Material shown:
Segment Open
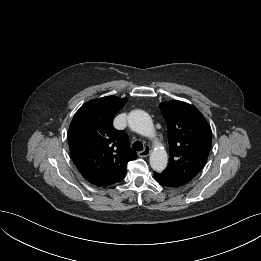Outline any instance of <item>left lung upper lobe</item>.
<instances>
[{
	"label": "left lung upper lobe",
	"mask_w": 261,
	"mask_h": 261,
	"mask_svg": "<svg viewBox=\"0 0 261 261\" xmlns=\"http://www.w3.org/2000/svg\"><path fill=\"white\" fill-rule=\"evenodd\" d=\"M167 123L170 161L161 173L182 184L204 167L211 149V128L199 110L182 101L160 104Z\"/></svg>",
	"instance_id": "1"
}]
</instances>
Segment Closed
The task:
An exact copy of the records above is needed, with the pictures removed.

The answer:
Outline any instance of <item>left lung upper lobe</item>.
<instances>
[{
	"label": "left lung upper lobe",
	"mask_w": 261,
	"mask_h": 261,
	"mask_svg": "<svg viewBox=\"0 0 261 261\" xmlns=\"http://www.w3.org/2000/svg\"><path fill=\"white\" fill-rule=\"evenodd\" d=\"M167 123L170 161L161 173L182 184L204 167L211 149V128L199 110L182 101L160 104Z\"/></svg>",
	"instance_id": "1"
}]
</instances>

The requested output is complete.